2 Chicago men plead guilty to ATM ‘skimming’.
Two Chicago men pleaded guilty to rigging ATM machines in Illinois and Wisconsin to skim customers’ bank accounts and PINs, costing Chase Bank more than $100,000, the Chicago Sun-Times Media Wire reported July 6. One pleaded guilty to continuing a financial crimes enterprise, and the other pleaded guilty to identity theft. Prosecutors said the two placed electronic devices on ATMs belonging to Chase Bank branches in Cook County, Illinois, and southeastern Wisconsin, allowing them to obtain the financial information of nearly 500 people and gain access to millions of dollars in bank accounts.
Hackers steal BMWs in 3 minutes using security loophole.
There has been an unusual spike in the number of BMWs stolen in the United Kingdom, and the method suspected involves devices that plug into the car’s OBD port to program blank key fobs, Jalopnik reported July 8. The essential theft process varies in detail, but all reports seem to have a fundamental methodology in common. First, the car is entered, either via nearby RF jammers that block the fob lock signal from reaching the car or by breaking a window. In cases of the window break, the thieves seem to be exploiting a gap in the car’s internal ultrasonic sensor system to avoid tripping the alarm. Once access to the vehicle is gained, the thieves connect a device to the car’s OBD-II connector which gives them access to the car’s unique key fob digital ID, allowing them to program a blank key fob on the spot. BMW is not the only car company to allow key code access through the OBD port, but the recent rash of BMW thefts, compared to other makes, suggests another factor may be at play, possibly a good supply of blank BMW key fobs.

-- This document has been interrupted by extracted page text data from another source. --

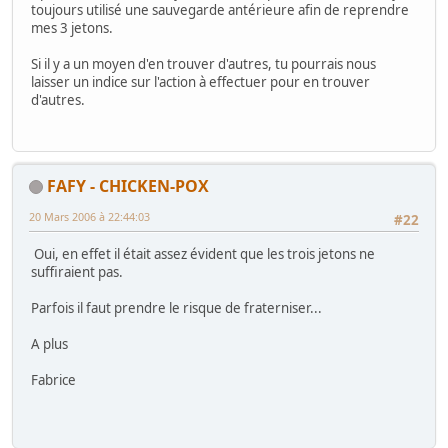
toujours utilisé une sauvegarde antérieure afin de reprendre
mes 3 jetons.
Si il y a un moyen d'en trouver d'autres, tu pourrais nous
laisser un indice sur l'action à effectuer pour en trouver
d'autres.
FAFY - CHICKEN-POX
20 Mars 2006 à 22:44:03
#22
Oui, en effet il était assez évident que les trois jetons ne
suffiraient pas.
Parfois il faut prendre le risque de fraterniser...
A plus
Fabrice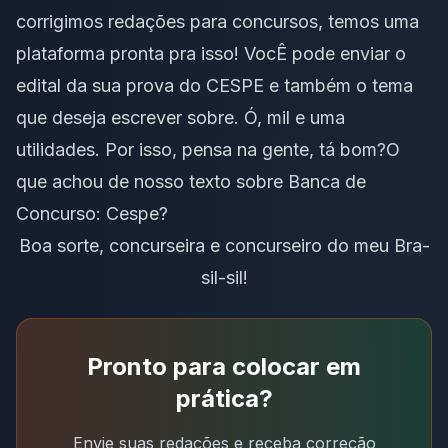
corrigimos redações para concursos, temos uma
plataforma pronta pra isso! VocÊ pode enviar o
edital da sua prova do CESPE e também o tema
que deseja escrever sobre. Ó, mil e uma
utilidades. Por isso, pensa na gente, tá bom?O
que achou de nosso texto sobre Banca de
Concurso: Cespe?
Boa sorte, concurseira e concurseiro do meu Bra-
sil-sil!
Pronto para colocar em
prática?
Envie suas redações e receba correção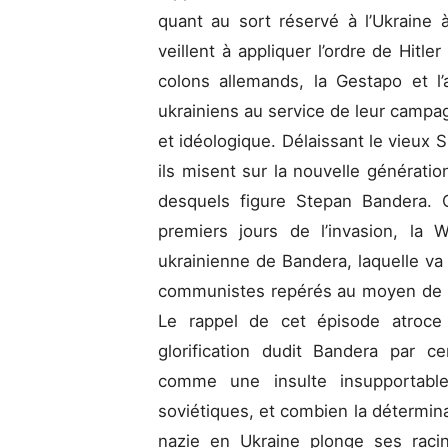
quant au sort réservé à l’Ukraine à
veillent à appliquer l’ordre de Hitle
colons allemands, la Gestapo et l’a
ukrainiens au service de leur campa
et idéologique. Délaissant le vieux
ils misent sur la nouvelle génératio
desquels figure Stepan Bandera. C
premiers jours de l’invasion, la 
ukrainienne de Bandera, laquelle va 
communistes repérés au moyen de l
Le rappel de cet épisode atroce
glorification dudit Bandera par ce
comme une insulte insupportabl
soviétiques, et combien la détermina
nazie en Ukraine plonge ses raci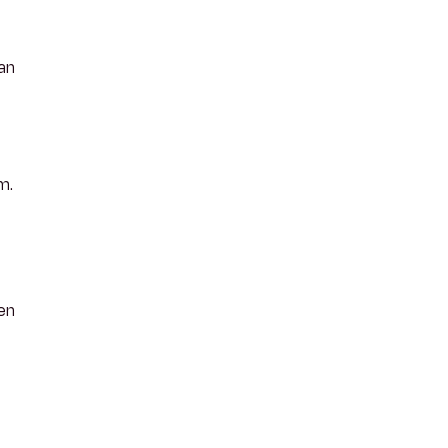
 an
m.
en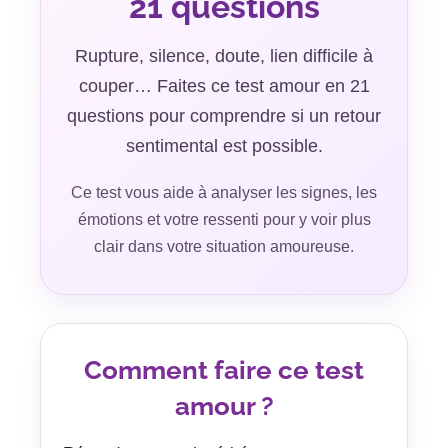
21 questions
Rupture, silence, doute, lien difficile à
couper… Faites ce test amour en 21
questions pour comprendre si un retour
sentimental est possible.
Ce test vous aide à analyser les signes, les
émotions et votre ressenti pour y voir plus
clair dans votre situation amoureuse.
Comment faire ce test
amour ?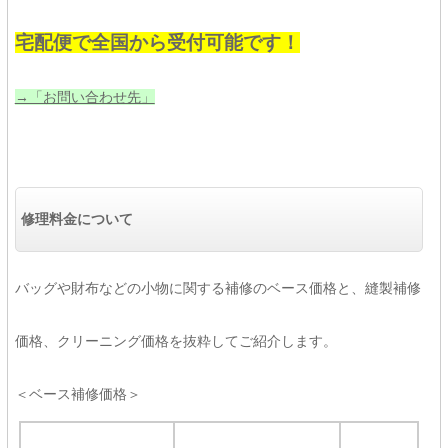
宅配便で全国から受付可能です！
→「お問い合わせ先」
修理料金について
バッグや財布などの小物に関する補修のベース価格と、縫製補修
価格、クリーニング価格を抜粋してご紹介します。
＜ベース補修価格＞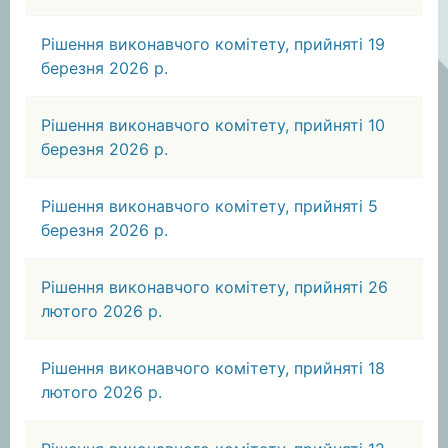
Рішення виконавчого комітету, прийняті 19
березня 2026 р.
Рішення виконавчого комітету, прийняті 10
березня 2026 р.
Рішення виконавчого комітету, прийняті 5
березня 2026 р.
Рішення виконавчого комітету, прийняті 26
лютого 2026 р.
Рішення виконавчого комітету, прийняті 18
лютого 2026 р.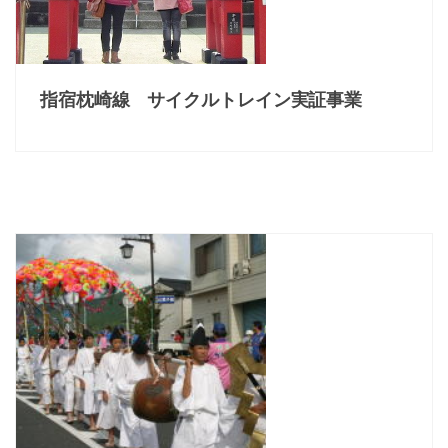
指宿枕崎線 サイクルトレイン実証事業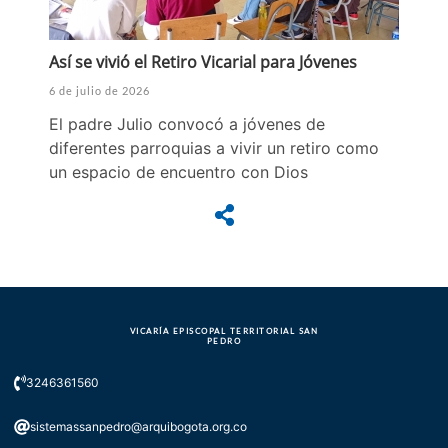
Así se vivió el Retiro Vicarial para Jóvenes
6 de julio de 2026
El padre Julio convocó a jóvenes de
diferentes parroquias a vivir un retiro como
un espacio de encuentro con Dios
VICARÍA EPISCOPAL TERRITORIAL SAN
PEDRO
3246361560
sistemassanpedro@arquibogota.org.co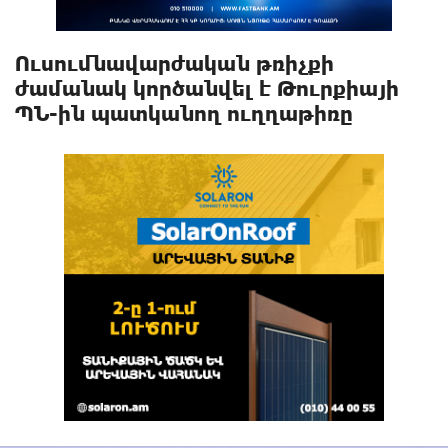
Ուսումնավարժական թռիչքի
ժամանակ կnրծանվել է Թուրքիայի
ՊՆ-ին պատկանող ուղղաթիռը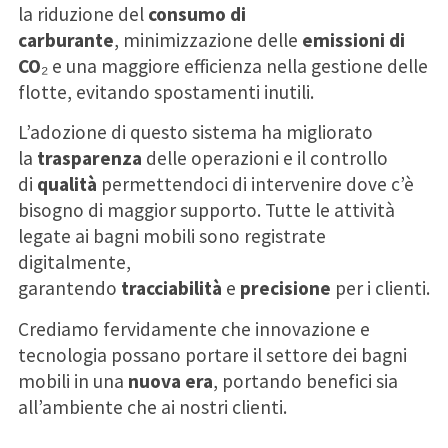
la riduzione del
consumo di
carburante
,
minimizzazione delle
emissioni di
CO
₂ e u
na maggiore efficienza nella gestione delle
flotte, evitando spostamenti inutili.
L’adozione di questo sistema ha migliorato
la
trasparenza
delle operazioni e il controllo
di
qualità
permettendoci di intervenire dove c’è
bisogno di maggior supporto. Tutte le attività
legate ai bagni mobili sono registrate
digitalmente,
garantendo
tracciabilità
e
precisione
per i clienti.
Crediamo fervidamente che innovazione e
tecnologia possano portare il settore dei bagni
mobili in una
nuova era
, portando benefici sia
all’ambiente che ai nostri clienti.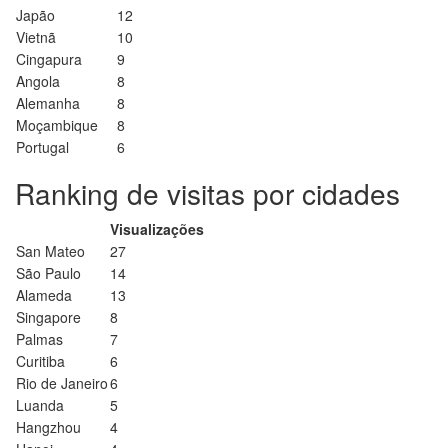
Japão
12
Vietnã
10
Cingapura
9
Angola
8
Alemanha
8
Moçambique
8
Portugal
6
Ranking de visitas por cidades
Visualizações
San Mateo
27
São Paulo
14
Alameda
13
Singapore
8
Palmas
7
Curitiba
6
Rio de Janeiro
6
Luanda
5
Hangzhou
4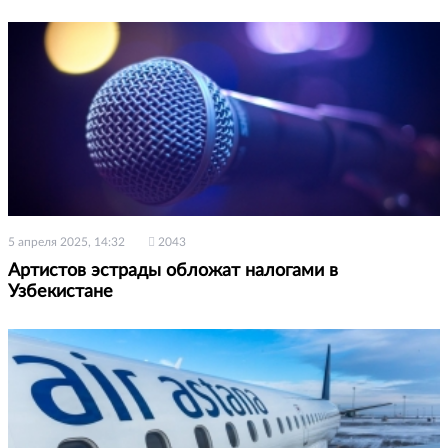
5 апреля 2025, 14:32
2043
Артистов эстрады обложат налогами в
Узбекистане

Targeted attacks focus on small businesses.
Thirty-six percent of all targeted attacks (58 per day) during the last 6 months were directed at businesses with 250 or fewer employees, according to Symantec. During the first half of 2012, the total number of daily targeted attacks continued to increase at a minimum rate of 24 percent with an average of 151 targeted attacks being blocked each day during May and June. Large enterprises consisting of more than 2,500 employees are still receiving the greatest number of attacks, with an average 69 being blocked each day. “There appears to be a direct correlation between the rise in attacks against smaller businesses and a drop in attacks against larger ones. It almost seems attackers are diverting their resources directly from the one group to the other,” said a cybersecurity intelligence manager at Symantec. “It may be that your company is not the primary target, but an attacker may use your organization as a stepping-stone to attack another company,” he said. The defense industry was the targeted industry of choice in the first half of 2012, with an average of 7.3 attacks per day. The chemical/pharmaceutical and manufacturing sectors maintain the number two and three spots, respectively. These targets clearly received a smaller percentage of overall attention than in 2011, but the chemical/pharmaceutical sector is still hit by one in every five targeted attacks, while manufacturing still accounts for almost 10 percent of all targeted attacks.